Als u het tabblad Voorkeuren > Extra aanvinkt, kunt u nu zien dat de oude methode van caching/proxy-modus standaard is uitgeschakeld.
Als u deze AAN zet, is de Proxy-modus (de oude tool) voor Multi-Resolution mogelijk, in plaats van het nieuwere Multi-Levels Based System (via Loop Subdivision).
Loop- en Catmull-Clark-onderverdelingsalgoritmen
De regels voor de onderverdeling van de lus zijn gebaseerd op driehoekige vlakken in het controlemesh; gezichten met meer dan drie hoekpunten worden aan het begin getrianguleerd. Bij elke onderverdelingsstap werden alle gezichten opgesplitst in vier kindgezichten.
Basisverfijningsproces voor lusonderverdeling. (links) Het controlegaas vóór de onderverdeling. (rechts)
Het nieuwe gaas na één onderverdelingsstap. Elk driehoekig vlak van het gaas is onderverdeeld in vier nieuwe vlakken door elk van de randen te splitsen en de nieuwe hoekpunten met nieuwe randen te verbinden.
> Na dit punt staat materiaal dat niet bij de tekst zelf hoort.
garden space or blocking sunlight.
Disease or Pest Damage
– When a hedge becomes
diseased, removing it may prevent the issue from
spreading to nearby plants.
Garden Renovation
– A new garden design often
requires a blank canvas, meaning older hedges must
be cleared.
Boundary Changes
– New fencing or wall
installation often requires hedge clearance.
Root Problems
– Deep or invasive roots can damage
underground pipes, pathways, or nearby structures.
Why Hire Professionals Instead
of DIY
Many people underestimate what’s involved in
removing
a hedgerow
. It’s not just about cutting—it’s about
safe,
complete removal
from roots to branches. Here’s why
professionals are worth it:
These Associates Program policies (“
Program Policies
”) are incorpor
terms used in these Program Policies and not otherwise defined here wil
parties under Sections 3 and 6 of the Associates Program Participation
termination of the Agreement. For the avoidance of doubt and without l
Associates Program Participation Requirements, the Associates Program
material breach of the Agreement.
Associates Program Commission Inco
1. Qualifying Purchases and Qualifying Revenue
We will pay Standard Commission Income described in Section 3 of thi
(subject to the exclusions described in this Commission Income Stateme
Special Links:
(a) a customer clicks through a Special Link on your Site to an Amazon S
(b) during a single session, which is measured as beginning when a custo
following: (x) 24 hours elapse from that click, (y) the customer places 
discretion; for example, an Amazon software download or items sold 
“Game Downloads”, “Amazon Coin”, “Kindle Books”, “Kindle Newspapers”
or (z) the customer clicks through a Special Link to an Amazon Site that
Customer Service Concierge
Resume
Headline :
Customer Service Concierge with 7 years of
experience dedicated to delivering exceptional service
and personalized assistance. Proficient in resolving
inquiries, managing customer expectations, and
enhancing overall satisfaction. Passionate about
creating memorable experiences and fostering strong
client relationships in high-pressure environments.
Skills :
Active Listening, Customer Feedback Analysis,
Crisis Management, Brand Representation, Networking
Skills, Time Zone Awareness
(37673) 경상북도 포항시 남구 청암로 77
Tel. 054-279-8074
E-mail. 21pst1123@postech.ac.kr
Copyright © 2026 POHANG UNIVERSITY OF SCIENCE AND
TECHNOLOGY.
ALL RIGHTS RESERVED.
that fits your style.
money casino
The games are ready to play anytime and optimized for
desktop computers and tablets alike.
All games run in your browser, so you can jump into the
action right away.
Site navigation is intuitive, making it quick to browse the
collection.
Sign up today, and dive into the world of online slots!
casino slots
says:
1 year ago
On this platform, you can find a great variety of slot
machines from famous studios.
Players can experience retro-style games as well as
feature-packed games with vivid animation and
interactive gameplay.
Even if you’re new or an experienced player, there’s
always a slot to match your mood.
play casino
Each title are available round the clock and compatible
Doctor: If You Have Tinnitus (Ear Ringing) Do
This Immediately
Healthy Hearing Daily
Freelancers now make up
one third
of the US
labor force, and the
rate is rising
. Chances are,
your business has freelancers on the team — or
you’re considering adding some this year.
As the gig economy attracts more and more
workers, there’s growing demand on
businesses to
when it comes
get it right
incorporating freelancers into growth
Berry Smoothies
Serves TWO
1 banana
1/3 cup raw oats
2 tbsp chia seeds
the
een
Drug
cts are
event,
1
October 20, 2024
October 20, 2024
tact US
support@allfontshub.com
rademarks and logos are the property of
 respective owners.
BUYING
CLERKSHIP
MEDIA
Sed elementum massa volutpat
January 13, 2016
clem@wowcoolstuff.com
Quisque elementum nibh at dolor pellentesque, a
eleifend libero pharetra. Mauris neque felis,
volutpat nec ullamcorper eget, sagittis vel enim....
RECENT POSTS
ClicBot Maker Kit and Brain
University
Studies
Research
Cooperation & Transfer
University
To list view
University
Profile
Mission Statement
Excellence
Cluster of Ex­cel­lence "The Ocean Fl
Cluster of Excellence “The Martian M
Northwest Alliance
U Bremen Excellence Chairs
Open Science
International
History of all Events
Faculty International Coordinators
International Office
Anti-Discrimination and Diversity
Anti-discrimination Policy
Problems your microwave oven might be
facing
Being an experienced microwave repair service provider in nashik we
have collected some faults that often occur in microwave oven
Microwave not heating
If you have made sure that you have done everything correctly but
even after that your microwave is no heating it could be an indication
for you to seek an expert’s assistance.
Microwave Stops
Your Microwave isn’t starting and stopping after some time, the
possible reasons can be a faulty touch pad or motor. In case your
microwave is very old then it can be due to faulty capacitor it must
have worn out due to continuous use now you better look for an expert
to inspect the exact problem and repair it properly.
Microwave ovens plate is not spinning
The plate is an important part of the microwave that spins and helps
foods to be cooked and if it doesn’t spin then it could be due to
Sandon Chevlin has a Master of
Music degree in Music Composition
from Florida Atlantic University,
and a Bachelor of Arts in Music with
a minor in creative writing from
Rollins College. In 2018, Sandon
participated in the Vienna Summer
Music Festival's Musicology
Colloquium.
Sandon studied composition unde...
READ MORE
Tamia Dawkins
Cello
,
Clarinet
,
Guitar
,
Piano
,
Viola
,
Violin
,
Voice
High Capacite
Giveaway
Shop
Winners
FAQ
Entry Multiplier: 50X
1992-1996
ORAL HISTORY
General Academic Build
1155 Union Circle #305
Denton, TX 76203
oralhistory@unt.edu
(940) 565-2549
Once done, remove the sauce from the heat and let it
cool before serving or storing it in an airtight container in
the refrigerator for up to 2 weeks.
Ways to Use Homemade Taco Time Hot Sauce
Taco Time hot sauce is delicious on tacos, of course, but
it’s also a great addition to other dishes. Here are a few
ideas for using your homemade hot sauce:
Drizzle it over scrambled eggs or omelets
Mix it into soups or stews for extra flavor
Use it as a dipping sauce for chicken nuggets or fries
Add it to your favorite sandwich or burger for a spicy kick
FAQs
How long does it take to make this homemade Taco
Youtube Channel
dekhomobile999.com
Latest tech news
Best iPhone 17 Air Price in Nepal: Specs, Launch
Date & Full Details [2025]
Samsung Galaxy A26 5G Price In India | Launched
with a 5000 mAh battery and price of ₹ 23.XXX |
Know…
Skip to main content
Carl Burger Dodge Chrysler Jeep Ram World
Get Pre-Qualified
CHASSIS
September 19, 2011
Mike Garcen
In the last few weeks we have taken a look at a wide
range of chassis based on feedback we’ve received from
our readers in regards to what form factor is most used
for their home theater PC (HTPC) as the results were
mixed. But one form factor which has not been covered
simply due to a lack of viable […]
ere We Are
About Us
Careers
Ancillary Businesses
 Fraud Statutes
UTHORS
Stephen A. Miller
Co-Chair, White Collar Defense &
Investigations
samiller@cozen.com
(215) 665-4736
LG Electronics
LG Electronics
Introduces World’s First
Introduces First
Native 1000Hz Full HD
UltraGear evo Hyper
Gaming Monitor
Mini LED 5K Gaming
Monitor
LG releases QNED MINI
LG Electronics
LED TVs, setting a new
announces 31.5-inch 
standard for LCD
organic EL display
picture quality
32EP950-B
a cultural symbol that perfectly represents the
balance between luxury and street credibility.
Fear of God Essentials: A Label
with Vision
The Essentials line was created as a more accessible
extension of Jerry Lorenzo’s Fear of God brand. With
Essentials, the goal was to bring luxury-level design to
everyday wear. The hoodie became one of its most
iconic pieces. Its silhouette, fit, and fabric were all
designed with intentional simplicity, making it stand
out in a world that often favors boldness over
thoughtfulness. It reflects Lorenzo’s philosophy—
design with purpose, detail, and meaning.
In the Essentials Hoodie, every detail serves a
Catmull-Clark-onderverdeling is een methode om een driedimensionaal polygoon-mesh-oppervlak glad te strijken door de polygonen van het oppervlak in kleinere polygonen te verdelen, waarbij de voorgaande hoekpunten opnieuw worden gepositioneerd op basis van aangrenzende hoekpunten.
De methode neemt elke primitieve polygoon in het mesh en verdeelt de polygoon in vierhoeken, waarbij nieuwe hoekpunten worden geconstrueerd op basis van de gemiddelden en de vorige hoekpunten van de oorspronkelijke polygoon worden aangepast op basis van de omringende omgeving.